Musica e parole: il mito Bob Dylan

Atmosfere folk e rock per chiudere la seconda serata del Festival del Giornalismo di Perugia. Il giovane musicista veneto Pietro Brunello, introdotto da David Riondino, ha deliziato il pubblico del Teatro della Sapienza con una carrellata del repertorio 1963-1966 del grande cantautore statunitense, premio Nobel per la letteratura nel 2016.
Indovinata la scelta di privilegiare la parte musicale, rinunciando quasi a raccontare con le parole la straordinaria carriera di un uomo che ha sempre rifiutato ogni etichetta, compresa quella di cantautore di protesta, guadagnata sul campo nei suoi anni giovanili, e che – prima con i testi, oggi con le esibizioni dal vivo, in cui riarrangia i suoi capolavori rendendoli irriconoscibili – ha sempre cercato di sconcertare pubblico e critica.
Brunello ha eseguito in versione originale una dozzina dei suoi grandi successi: da The times they are a-changin’ a Desolation row fino a Mr. Tambourine man, passando per la svolta rock del Norfolk festival del 1965, quando Dylan a sorpresa passò alla chitarra elettrica, e – dopo qualche fischio iniziale – presentò al pubblico Like a rolling stone, poi eletta dall’omonima rivista “miglior canzone rock del XX secolo”. Nel repertorio del primo Bob Dylan – che dal 1962 si chiama così anche all’anagrafe, artista unico anche in questo – ci sono anche canzoni contro la guerra come With God on our side, che ripercorre tutti i conflitti a stelle e strisce, dalla guerra civile alla guerra fredda, concludendo con la speranza che non scoppi una terza guerra mondiale.

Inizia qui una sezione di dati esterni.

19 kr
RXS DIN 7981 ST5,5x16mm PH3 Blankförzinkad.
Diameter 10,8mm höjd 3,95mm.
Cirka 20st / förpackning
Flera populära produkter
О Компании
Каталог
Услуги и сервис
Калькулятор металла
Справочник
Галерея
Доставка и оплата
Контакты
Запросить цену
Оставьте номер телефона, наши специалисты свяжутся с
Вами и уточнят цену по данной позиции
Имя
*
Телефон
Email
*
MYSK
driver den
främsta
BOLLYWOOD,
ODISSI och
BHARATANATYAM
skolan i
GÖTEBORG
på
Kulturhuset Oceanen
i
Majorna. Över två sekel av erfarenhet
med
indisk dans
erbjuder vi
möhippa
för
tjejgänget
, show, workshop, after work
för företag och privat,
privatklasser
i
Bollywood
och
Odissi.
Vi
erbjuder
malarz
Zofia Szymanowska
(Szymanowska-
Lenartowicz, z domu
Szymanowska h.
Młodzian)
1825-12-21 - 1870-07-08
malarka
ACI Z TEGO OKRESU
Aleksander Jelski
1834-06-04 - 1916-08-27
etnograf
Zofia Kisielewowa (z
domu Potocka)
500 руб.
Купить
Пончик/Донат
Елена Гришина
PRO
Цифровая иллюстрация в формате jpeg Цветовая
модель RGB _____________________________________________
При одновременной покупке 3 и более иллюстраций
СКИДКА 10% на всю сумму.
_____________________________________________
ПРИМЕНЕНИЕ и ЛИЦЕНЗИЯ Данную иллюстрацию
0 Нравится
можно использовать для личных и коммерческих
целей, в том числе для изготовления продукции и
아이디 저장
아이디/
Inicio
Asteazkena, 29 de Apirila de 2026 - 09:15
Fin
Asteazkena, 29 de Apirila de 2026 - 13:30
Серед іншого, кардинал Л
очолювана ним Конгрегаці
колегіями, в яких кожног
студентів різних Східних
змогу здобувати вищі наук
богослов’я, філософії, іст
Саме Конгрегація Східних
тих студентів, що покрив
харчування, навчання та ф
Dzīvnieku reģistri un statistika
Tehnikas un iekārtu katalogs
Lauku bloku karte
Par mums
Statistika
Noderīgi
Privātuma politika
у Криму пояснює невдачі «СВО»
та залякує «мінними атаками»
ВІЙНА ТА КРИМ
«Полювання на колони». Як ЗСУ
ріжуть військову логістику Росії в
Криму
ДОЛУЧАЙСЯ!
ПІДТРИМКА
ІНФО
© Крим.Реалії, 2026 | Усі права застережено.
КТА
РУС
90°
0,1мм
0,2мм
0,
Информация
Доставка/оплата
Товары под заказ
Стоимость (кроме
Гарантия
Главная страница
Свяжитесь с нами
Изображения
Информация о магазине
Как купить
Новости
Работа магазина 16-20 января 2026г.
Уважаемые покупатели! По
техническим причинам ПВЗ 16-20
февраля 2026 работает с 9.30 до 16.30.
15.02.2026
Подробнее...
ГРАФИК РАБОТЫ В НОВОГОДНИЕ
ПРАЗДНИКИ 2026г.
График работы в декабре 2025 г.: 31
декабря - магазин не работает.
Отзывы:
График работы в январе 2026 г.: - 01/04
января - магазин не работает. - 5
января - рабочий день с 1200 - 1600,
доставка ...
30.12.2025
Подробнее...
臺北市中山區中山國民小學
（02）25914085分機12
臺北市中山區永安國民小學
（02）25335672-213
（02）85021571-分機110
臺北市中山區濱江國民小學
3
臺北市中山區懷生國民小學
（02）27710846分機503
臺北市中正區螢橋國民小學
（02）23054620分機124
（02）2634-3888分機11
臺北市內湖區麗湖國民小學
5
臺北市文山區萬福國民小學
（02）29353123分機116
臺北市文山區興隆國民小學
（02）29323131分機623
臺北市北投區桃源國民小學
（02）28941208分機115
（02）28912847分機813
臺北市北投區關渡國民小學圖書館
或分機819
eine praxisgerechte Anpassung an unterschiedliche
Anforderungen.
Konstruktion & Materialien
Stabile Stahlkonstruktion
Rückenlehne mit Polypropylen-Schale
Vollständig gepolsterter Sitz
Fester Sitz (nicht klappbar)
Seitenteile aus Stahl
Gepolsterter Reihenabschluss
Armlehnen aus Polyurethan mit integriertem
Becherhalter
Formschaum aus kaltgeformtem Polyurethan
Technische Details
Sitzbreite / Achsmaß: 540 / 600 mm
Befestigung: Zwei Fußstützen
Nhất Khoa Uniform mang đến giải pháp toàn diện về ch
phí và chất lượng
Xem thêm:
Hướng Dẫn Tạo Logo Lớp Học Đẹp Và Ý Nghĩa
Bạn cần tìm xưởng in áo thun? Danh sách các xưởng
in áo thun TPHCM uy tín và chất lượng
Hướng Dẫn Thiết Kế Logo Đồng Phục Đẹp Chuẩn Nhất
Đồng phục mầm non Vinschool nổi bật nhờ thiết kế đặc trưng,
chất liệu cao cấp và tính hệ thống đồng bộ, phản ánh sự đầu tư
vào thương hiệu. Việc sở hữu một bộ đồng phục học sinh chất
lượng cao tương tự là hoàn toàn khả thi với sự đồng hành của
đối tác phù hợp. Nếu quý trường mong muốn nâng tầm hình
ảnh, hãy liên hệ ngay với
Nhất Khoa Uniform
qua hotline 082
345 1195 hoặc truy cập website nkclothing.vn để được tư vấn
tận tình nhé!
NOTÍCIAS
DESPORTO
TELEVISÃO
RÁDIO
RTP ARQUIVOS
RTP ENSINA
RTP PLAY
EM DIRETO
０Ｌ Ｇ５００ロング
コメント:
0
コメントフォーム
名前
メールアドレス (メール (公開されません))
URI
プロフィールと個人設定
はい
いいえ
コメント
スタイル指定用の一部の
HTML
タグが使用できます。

E perfino, anche se spesso a modo suo, canzoni che parlano d’amore come It’s all over now Baby Blue, Just like a woman o la dolcissima I want you. Alla fine, dopo una divertente poesia fuori contesto di Riondino, c’è tempo per un bis, con la beneaugurante Forever young: un inno che il menestrello del Midwest ha scritto mezzo secolo fa e messo in pratica fino ad oggi.